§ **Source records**

=====

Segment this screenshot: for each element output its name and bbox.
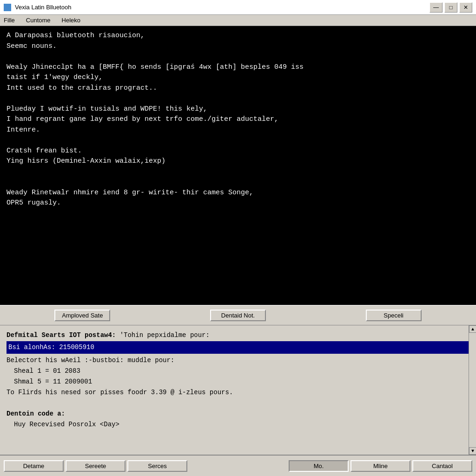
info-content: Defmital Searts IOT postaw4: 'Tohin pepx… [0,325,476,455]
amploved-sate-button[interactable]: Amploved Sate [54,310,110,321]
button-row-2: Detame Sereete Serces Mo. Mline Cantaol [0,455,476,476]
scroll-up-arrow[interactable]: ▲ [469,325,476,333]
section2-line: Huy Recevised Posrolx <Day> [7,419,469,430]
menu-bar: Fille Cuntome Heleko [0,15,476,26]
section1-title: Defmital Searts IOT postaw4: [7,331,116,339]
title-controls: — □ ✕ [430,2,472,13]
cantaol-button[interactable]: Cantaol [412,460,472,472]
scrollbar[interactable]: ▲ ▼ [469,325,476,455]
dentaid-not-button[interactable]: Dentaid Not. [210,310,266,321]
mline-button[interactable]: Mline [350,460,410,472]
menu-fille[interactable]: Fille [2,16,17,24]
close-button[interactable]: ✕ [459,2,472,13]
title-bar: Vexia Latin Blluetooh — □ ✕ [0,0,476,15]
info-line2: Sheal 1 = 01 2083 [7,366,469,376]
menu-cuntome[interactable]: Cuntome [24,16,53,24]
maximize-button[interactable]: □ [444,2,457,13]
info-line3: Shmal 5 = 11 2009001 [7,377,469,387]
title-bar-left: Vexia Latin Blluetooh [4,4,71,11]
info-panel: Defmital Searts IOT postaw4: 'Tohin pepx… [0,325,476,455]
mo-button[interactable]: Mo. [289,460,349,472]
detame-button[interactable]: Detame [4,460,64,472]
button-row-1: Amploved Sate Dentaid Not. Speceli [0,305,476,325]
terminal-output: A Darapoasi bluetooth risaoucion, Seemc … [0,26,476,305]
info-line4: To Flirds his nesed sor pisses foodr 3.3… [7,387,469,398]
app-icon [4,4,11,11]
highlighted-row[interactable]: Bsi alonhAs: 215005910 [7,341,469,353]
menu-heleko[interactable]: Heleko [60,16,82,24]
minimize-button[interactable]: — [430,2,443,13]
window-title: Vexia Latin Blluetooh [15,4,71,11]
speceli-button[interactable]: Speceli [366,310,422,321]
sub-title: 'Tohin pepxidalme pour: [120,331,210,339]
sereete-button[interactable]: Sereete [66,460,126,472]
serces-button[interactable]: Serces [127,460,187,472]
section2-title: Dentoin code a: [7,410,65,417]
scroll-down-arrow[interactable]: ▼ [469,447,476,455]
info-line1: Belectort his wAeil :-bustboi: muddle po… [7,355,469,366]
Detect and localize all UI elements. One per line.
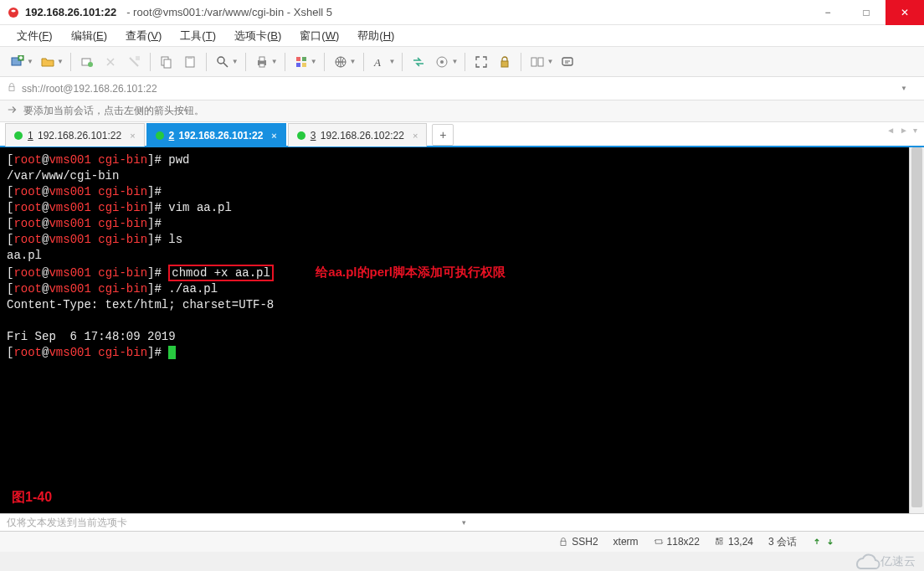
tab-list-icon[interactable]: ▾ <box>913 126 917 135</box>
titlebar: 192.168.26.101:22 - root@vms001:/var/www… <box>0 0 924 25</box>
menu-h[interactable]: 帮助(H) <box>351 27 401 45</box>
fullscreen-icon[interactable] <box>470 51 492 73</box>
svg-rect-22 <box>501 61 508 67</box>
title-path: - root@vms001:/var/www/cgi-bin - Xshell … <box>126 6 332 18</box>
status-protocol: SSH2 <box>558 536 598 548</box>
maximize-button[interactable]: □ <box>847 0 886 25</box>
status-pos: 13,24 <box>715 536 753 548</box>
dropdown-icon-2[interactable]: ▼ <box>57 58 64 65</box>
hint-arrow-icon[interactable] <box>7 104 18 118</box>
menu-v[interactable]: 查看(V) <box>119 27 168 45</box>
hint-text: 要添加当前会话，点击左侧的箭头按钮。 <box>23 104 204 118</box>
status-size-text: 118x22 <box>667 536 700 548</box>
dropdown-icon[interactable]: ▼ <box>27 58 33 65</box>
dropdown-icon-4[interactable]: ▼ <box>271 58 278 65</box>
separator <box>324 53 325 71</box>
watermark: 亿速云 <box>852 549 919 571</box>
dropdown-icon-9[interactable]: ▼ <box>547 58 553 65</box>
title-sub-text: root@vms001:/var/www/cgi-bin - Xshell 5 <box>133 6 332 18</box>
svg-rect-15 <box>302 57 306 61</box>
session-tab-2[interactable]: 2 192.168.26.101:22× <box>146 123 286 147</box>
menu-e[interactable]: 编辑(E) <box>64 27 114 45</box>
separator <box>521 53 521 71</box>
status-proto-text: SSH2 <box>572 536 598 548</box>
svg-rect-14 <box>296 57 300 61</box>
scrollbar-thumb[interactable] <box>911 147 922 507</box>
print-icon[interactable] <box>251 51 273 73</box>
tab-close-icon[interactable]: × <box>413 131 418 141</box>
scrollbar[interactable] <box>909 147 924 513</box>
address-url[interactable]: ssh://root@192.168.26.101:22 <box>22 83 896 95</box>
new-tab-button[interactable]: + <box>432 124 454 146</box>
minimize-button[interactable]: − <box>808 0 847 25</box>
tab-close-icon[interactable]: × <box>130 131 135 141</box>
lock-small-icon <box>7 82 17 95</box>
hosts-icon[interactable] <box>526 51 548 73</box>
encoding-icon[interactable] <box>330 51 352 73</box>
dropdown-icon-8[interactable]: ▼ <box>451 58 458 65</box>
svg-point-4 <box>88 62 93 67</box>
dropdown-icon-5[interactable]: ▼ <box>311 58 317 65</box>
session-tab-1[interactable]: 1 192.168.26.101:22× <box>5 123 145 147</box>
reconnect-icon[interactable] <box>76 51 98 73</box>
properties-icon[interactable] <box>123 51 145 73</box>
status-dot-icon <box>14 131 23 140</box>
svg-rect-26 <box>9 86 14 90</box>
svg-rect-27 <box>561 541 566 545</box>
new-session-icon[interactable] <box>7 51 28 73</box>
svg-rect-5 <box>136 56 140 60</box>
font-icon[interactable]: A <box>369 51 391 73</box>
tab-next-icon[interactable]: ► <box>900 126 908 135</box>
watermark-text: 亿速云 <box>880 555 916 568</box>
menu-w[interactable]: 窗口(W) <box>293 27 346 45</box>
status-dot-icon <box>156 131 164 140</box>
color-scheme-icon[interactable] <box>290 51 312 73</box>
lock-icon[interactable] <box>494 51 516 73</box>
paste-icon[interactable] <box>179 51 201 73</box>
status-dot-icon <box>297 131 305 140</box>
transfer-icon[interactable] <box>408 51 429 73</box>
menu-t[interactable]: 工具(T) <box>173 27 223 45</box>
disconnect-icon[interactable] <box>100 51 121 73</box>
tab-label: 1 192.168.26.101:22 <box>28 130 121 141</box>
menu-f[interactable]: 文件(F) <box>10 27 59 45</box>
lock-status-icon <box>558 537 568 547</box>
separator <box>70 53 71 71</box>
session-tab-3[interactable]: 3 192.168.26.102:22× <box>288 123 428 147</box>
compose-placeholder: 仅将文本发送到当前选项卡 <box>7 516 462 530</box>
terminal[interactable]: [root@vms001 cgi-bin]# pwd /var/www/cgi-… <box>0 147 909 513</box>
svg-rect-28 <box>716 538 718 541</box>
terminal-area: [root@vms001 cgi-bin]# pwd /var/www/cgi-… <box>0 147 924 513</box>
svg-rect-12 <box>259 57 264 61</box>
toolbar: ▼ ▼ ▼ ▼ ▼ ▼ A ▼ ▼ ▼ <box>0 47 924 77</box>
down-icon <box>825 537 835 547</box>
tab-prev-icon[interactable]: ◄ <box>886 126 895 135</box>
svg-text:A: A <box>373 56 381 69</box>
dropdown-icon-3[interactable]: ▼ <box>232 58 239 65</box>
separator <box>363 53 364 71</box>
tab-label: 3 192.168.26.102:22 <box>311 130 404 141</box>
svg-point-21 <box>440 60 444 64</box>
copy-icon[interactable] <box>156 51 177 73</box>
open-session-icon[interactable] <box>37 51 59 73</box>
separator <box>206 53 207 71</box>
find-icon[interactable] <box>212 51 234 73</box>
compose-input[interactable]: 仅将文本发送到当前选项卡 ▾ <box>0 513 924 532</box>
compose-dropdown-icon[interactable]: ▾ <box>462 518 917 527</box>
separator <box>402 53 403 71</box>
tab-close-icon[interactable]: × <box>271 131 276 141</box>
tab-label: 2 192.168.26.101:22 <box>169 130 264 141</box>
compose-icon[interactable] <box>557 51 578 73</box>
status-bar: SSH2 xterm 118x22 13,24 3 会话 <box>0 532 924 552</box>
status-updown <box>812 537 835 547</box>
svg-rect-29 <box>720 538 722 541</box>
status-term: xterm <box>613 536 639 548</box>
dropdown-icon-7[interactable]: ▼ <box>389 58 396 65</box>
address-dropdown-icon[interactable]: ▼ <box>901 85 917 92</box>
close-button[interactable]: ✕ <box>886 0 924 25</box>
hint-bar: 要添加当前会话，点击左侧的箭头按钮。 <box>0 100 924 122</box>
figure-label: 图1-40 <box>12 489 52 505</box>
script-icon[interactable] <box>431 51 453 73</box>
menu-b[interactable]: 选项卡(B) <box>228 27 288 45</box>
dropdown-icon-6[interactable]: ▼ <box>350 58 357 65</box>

=====

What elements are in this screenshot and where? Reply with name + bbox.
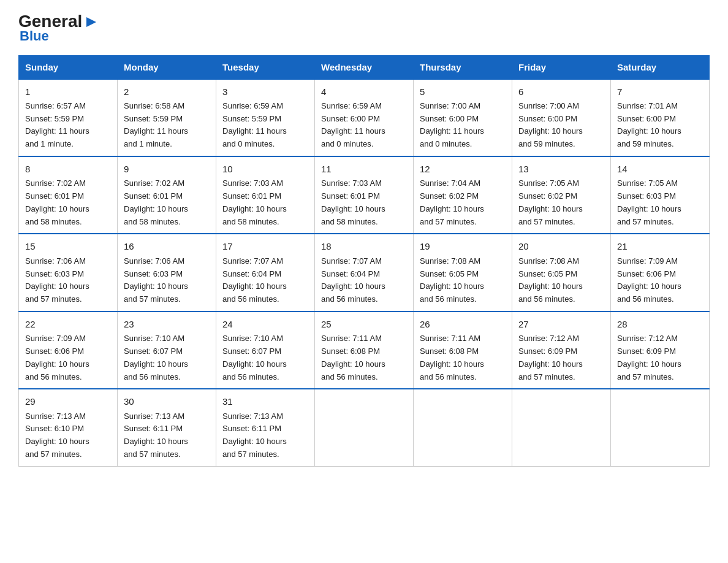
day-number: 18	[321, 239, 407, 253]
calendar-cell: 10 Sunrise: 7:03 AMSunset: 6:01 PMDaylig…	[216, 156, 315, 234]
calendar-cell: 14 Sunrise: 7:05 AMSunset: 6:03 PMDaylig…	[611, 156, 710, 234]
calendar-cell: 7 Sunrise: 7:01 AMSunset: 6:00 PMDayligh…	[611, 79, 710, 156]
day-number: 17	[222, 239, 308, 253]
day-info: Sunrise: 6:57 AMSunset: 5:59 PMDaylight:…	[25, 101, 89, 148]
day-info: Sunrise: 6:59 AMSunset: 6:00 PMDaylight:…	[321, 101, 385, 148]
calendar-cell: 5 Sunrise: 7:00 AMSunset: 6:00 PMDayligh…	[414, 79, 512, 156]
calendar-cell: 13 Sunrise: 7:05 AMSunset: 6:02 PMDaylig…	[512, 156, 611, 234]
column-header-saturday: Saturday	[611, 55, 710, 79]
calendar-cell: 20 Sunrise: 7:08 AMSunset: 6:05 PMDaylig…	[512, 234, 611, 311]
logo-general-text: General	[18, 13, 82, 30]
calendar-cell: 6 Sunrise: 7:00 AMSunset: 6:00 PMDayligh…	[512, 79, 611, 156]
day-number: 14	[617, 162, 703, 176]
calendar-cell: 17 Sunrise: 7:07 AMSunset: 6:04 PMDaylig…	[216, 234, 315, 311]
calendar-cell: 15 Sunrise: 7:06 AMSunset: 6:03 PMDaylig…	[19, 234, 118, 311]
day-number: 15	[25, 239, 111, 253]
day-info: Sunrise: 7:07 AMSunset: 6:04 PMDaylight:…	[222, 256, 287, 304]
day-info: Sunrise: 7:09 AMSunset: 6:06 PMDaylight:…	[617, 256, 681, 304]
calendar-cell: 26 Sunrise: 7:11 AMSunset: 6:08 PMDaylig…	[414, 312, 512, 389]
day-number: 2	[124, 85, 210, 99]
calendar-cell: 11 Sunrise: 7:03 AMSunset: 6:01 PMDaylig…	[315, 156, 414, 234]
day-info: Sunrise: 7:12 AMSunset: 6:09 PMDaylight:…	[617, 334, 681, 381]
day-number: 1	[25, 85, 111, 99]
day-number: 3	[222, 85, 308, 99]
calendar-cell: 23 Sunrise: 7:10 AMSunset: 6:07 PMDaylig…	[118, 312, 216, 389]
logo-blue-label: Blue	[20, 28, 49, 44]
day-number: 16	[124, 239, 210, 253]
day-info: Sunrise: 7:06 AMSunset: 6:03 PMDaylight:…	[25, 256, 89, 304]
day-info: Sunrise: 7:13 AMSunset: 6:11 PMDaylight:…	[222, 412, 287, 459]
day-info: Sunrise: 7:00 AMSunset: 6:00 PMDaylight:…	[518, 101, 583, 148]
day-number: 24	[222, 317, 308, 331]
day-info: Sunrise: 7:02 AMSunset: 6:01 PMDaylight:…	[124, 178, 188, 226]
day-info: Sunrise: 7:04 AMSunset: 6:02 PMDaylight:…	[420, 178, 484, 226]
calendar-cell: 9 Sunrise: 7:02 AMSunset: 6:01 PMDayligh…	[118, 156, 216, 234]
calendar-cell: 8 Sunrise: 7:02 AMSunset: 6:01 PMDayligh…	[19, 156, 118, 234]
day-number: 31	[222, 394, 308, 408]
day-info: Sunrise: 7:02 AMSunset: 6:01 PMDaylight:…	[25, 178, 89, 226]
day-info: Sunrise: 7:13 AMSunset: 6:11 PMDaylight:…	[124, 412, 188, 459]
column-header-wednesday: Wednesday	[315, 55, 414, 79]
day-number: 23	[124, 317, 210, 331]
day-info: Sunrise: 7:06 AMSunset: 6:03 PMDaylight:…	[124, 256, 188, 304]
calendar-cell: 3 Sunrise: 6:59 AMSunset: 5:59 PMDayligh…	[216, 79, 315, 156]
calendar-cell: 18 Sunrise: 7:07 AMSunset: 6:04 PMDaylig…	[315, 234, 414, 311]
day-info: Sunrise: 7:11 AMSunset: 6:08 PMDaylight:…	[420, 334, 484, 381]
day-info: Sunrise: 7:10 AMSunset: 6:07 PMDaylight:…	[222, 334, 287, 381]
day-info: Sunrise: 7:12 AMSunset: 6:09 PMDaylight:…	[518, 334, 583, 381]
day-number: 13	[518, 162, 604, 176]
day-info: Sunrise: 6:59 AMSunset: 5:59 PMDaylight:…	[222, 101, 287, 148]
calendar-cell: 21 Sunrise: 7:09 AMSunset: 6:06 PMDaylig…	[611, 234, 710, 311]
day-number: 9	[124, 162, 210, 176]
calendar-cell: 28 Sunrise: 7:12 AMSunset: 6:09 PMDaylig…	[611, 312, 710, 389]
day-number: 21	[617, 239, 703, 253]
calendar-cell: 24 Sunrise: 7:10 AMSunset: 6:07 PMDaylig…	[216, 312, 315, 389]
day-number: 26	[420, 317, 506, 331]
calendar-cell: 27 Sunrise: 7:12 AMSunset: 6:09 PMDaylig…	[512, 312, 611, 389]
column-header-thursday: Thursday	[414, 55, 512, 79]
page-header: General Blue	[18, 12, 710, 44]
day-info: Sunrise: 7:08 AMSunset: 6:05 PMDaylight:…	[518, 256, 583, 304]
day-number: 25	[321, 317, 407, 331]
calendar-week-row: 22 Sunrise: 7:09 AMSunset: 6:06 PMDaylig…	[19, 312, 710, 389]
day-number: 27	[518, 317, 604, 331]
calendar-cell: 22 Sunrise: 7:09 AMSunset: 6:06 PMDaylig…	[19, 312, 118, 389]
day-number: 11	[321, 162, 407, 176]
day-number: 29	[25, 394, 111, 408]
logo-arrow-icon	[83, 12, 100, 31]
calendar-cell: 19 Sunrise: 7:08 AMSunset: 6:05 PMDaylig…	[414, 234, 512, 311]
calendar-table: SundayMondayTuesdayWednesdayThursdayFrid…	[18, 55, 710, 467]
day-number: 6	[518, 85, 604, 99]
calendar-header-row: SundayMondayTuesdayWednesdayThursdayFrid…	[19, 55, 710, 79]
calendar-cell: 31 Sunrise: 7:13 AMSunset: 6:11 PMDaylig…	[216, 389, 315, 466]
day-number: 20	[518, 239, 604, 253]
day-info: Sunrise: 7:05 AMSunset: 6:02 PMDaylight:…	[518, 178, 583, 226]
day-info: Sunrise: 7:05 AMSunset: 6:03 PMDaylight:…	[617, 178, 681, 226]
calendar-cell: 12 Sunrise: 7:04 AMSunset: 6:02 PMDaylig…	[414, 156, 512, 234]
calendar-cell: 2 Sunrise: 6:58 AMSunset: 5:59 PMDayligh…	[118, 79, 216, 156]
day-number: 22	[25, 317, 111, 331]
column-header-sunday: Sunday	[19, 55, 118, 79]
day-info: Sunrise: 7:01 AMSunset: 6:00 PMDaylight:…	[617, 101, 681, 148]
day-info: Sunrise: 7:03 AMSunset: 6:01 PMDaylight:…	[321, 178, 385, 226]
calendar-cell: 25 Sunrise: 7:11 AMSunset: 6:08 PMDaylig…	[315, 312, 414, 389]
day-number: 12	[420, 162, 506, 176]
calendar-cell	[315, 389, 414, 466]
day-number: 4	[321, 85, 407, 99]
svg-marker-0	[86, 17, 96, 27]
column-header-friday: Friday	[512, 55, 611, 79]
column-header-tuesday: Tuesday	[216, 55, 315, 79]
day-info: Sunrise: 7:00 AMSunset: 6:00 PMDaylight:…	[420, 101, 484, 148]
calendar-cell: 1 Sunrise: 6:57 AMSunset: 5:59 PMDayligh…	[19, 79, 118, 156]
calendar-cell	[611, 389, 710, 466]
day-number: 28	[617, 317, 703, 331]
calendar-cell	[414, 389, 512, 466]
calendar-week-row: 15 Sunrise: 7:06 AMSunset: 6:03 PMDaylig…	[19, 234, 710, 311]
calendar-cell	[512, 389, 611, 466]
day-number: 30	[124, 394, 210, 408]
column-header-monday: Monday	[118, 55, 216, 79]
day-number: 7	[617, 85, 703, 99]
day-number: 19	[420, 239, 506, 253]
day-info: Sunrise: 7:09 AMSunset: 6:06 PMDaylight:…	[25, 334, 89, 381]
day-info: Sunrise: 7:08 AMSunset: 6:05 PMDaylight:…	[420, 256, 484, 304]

=====

§ **WORK INSTRUCTIONS**
Read the entries above and find each line holding the word "week". Copy it out.

§ **SOLUTION FOR THIS PROBLEM**
calendar-week-row: 22 Sunrise: 7:09 AMSunset: 6:06 PMDaylig…	[19, 312, 710, 389]
calendar-week-row: 15 Sunrise: 7:06 AMSunset: 6:03 PMDaylig…	[19, 234, 710, 311]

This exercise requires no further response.